Records from a data source:
▼▼▼

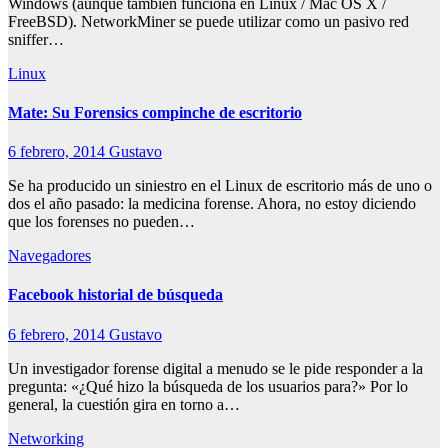
Windows (aunque también funciona en Linux / Mac OS X /
FreeBSD). NetworkMiner se puede utilizar como un pasivo red
sniffer…
Linux
Mate: Su Forensics compinche de escritorio
6 febrero, 2014
Gustavo
Se ha producido un siniestro en el Linux de escritorio más de uno o
dos el año pasado: la medicina forense. Ahora, no estoy diciendo
que los forenses no pueden…
Navegadores
Facebook historial de búsqueda
6 febrero, 2014
Gustavo
Un investigador forense digital a menudo se le pide responder a la
pregunta: «¿Qué hizo la búsqueda de los usuarios para?» Por lo
general, la cuestión gira en torno a…
Networking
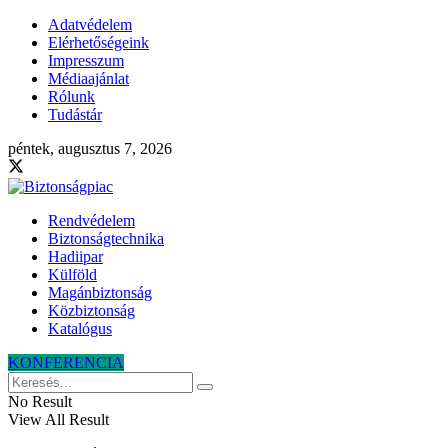
Adatvédelem
Elérhetőségeink
Impresszum
Médiaajánlat
Rólunk
Tudástár
péntek, augusztus 7, 2026
Rendvédelem
Biztonságtechnika
Hadiipar
Külföld
Magánbiztonság
Közbiztonság
Katalógus
KONFERENCIA
No Result
View All Result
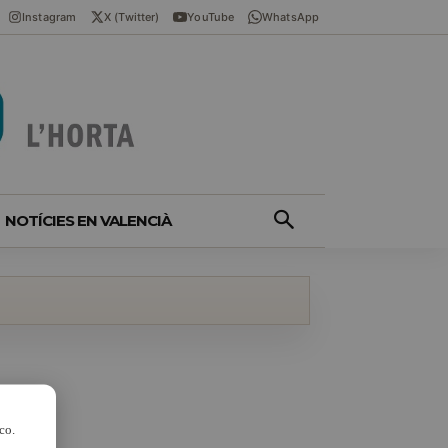
Instagram
X (Twitter)
YouTube
WhatsApp
NOTÍCIES EN VALENCIÀ
co.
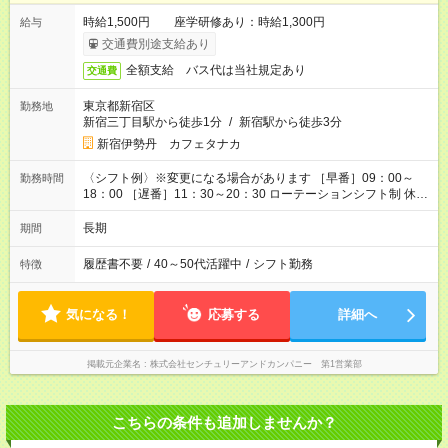
時給1,500円 座学研修あり：時給1,300円
給与
交通費別途支給あり
全額支給 バス代は当社規定あり
交通費
東京都新宿区
勤務地
新宿三丁目駅から徒歩1分
/
新宿駅から徒歩3分
新宿伊勢丹 カフェタナカ
〈シフト例〉※変更になる場合があります ［早番］09：00～
勤務時間
18：00 ［遅番］11：30～20：30 ローテーションシフト制 休
憩：90分 / 実働：7.5時間
長期
期間
履歴書不要
/
40～50代活躍中
/
シフト勤務
特徴
気になる！
応募する
詳細へ
掲載元企業名
株式会社センチュリーアンドカンパニー 第1営業部
こちらの条件も追加しませんか？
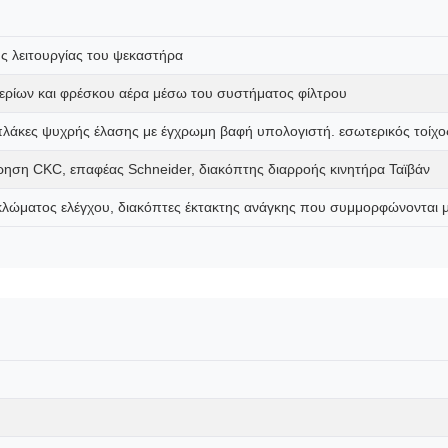
ς λειτουργίας του ψεκαστήρα
ερίων και φρέσκου αέρα μέσω του συστήματος φίλτρου
 πλάκες ψυχρής έλασης με έγχρωμη βαφή υπολογιστή. εσωτερικός τοίχ
ηση CKC, επαφέας Schneider, διακόπτης διαρροής κινητήρα Ταϊβάν
υκλώματος ελέγχου, διακόπτες έκτακτης ανάγκης που συμμορφώνονται 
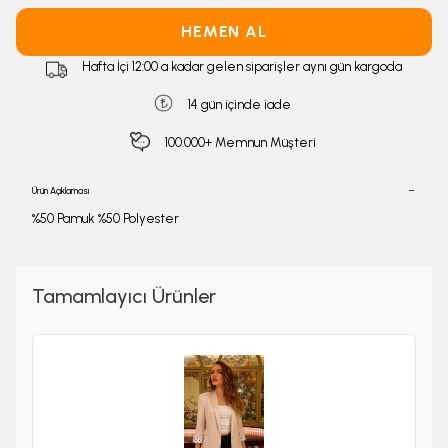
HEMEN AL
Hafta İçi 12:00 a kadar gelen siparişler aynı gün kargoda
14 gün içinde iade
100.000+ Memnun Müşteri
Ürün Açıklaması
%50 Pamuk %50 Polyester
Tamamlayıcı Ürünler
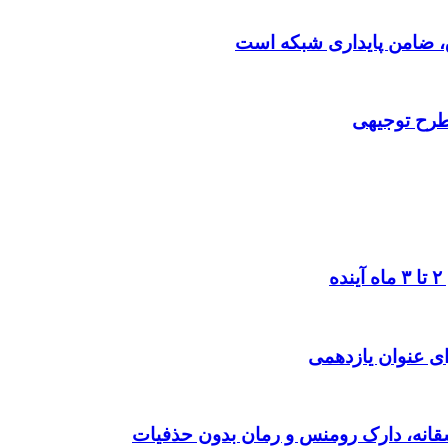
 طرح توجیهی
ی عنوان یازدهمی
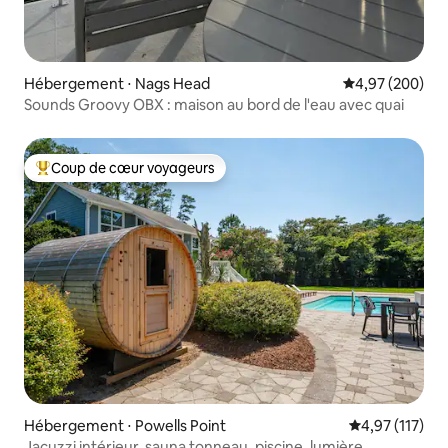
Hébergement ⋅ Nags Head
Évaluation moy
4,97 (200)
Sounds Groovy OBX : maison au bord de l'eau avec quai
Coup de cœur voyageurs
Coups de cœur voyageurs les plus appréciés
Hébergement ⋅ Powells Point
Évaluation moy
4,97 (117)
Jacuzzi intérieur, sauna tonneau, piscine, lumière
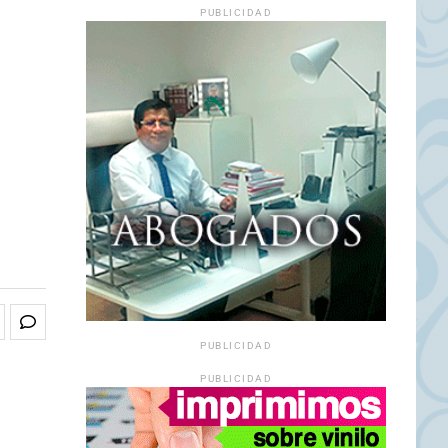
PUBLICIDAD
PUBLICIDAD
PUBLICIDAD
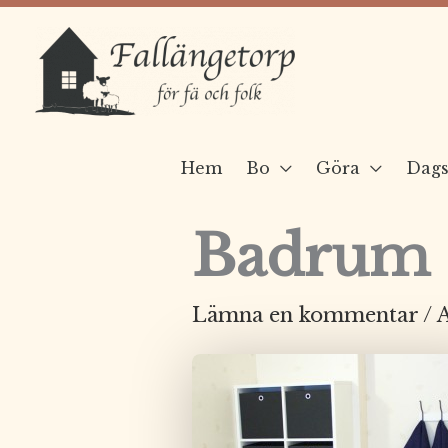
Hoppa
till
innehåll
Hem
Bo
Göra
Dags
Badrum n
Lämna en kommentar
/ 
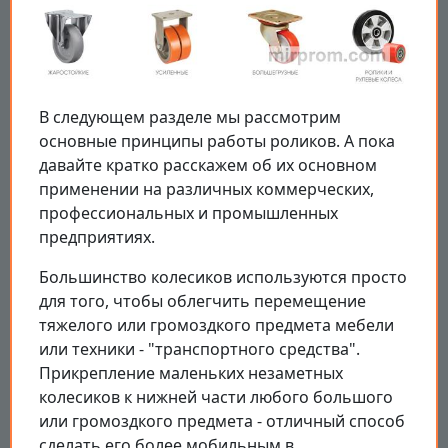
В следующем разделе мы рассмотрим
основные принципы работы роликов. А пока
давайте кратко расскажем об их основном
применении на различных коммерческих,
профессиональных и промышленных
предприятиях.
Большинство колесиков используются просто
для того, чтобы облегчить перемещение
тяжелого или громоздкого предмета мебели
или техники - "транспортного средства".
Прикрепление маленьких незаметных
колесиков к нижней части любого большого
или громоздкого предмета - отличный способ
сделать его более мобильным в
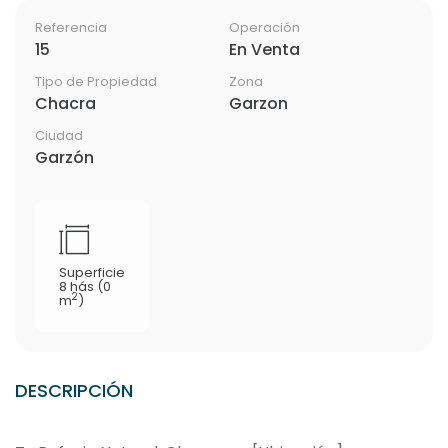
Referencia
Operación
15
En Venta
Tipo de Propiedad
Zona
Chacra
Garzon
Ciudad
Garzón
Superficie
8 hás (0
2
m
)
DESCRIPCIÓN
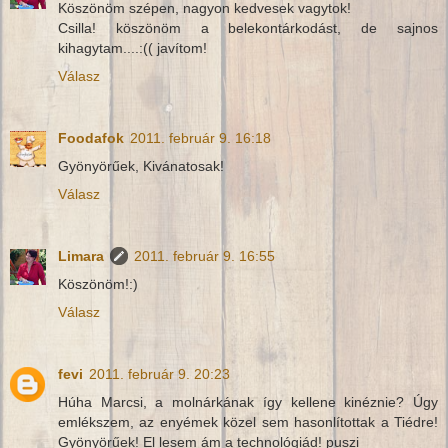
Köszönöm szépen, nagyon kedvesek vagytok!
Csilla! köszönöm a belekontárkodást, de sajnos
kihagytam....:(( javítom!
Válasz
Foodafok
2011. február 9. 16:18
Gyönyörűek, Kivánatosak!
Válasz
Limara
2011. február 9. 16:55
Köszönöm!:)
Válasz
fevi
2011. február 9. 20:23
Húha Marcsi, a molnárkának így kellene kinéznie? Úgy
emlékszem, az enyémek közel sem hasonlítottak a Tiédre!
Gyönyörűek! El lesem ám a technológiád! puszi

▲▲▲

Read the entries above and find each line holding the word "cœur". Copy it out.

Coup de cœur voyageurs
Coups de cœur voyageurs les plus appréciés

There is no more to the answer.